Popularity peak fell on 70th. In 1975 he, the soloist of Leysya, Pesnya, performed the song Farewell (now better known by Lev Leshchenko), which later became a hit. The memorable voice of the singer attracted the attention of David Tukhmanov, who invited Ivanov to record the disk By the Wave of My Memory. The song Of Vagant (The Song of Student) quickly gained popularity.

In the mid 80s he was a participant and presenter of the popular television program Wider Circle. In 1981, Ivanov's first solo minion was released, which included such songs as Love Must be Cherished, Love Leaves, Nothing Else, I Remember Everything.

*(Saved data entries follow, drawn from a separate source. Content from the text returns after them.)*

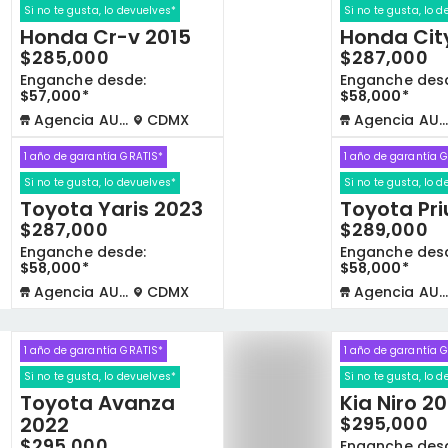
Si no te gusta, lo devuelves*
Si no te gusta, lo 
Honda Cr-v 2015
Honda Cit
$285,000
$287,000
Enganche desde:
Enganche des
$57,000*
$58,000*
Agencia AUTOCOM
CDMX
Agencia AUTOCOM
1 año de garantía GRATIS*
1 año de garantía 
Si no te gusta, lo devuelves*
Si no te gusta, lo 
Toyota Yaris 2023
Toyota Pri
$287,000
$289,000
Enganche desde:
Enganche des
$58,000*
$58,000*
Agencia AUTOCOM
CDMX
Agencia AUTOCOM
1 año de garantía GRATIS*
1 año de garantía 
Si no te gusta, lo devuelves*
Si no te gusta, lo 
Toyota Avanza
Kia Niro 20
2022
$295,000
$295,000
Enganche des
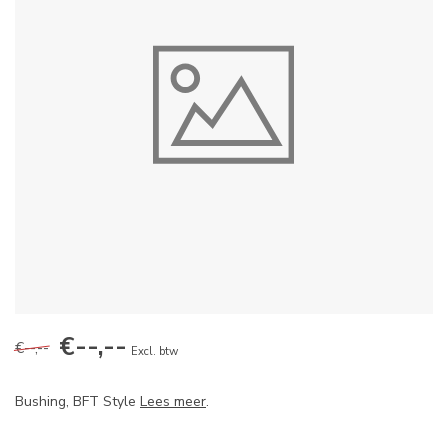
€--,--
€--,--
Excl. btw
Bushing, BFT Style
Lees meer
.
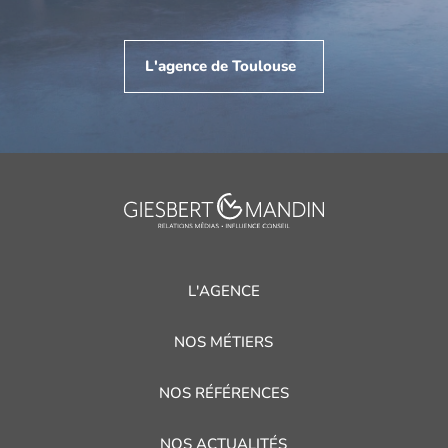
L'agence de Toulouse
L'AGENCE
NOS MÉTIERS
NOS RÉFÉRENCES
NOS ACTUALITÉS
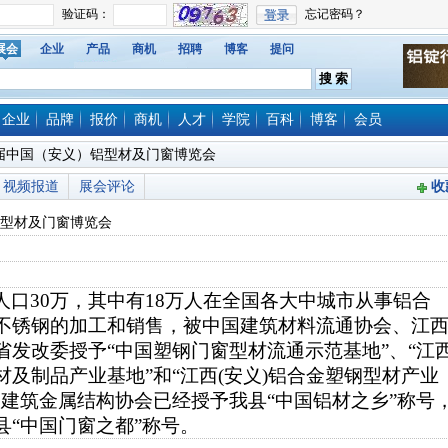
展会
企业
产品
商机
招聘
博客
提问
企业
品牌
报价
商机
人才
学院
百科
博客
会员
届中国（安义）铝型材及门窗博览会
视频报道
展会评论
收
型材及门窗博览会
人口30万，其中有18万人在全国各大中城市从事铝合
不锈钢的加工和销售，被中国建筑材料流通协会、江
省发改委授予“中国塑钢门窗型材流通示范基地”、“江
材及制品产业基地”和“江西(安义)铝合金塑钢型材产业
国建筑金属结构协会已经授予我县“中国铝材之乡”称号
县“中国门窗之都”称号。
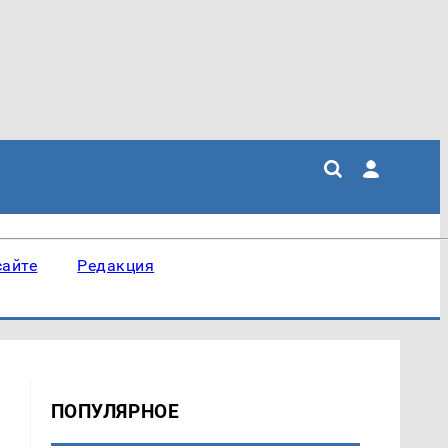
сайте
Редакция
ПОПУЛЯРНОЕ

In 1983, according to numerous surveys, Igor Ivanov entered the list of the most popular performers of the country. Participant of the international festival Slavianski Bazaar in Vitebsk.

After the collapse of the major concerts. However, Ivanov from touring around the world did not stop.
In 2008, Ivanov was awarded the Ministry of Culture of the Russian Federation for high achievements.

Today, Igor Ivanov continues to actively tour and give concerts.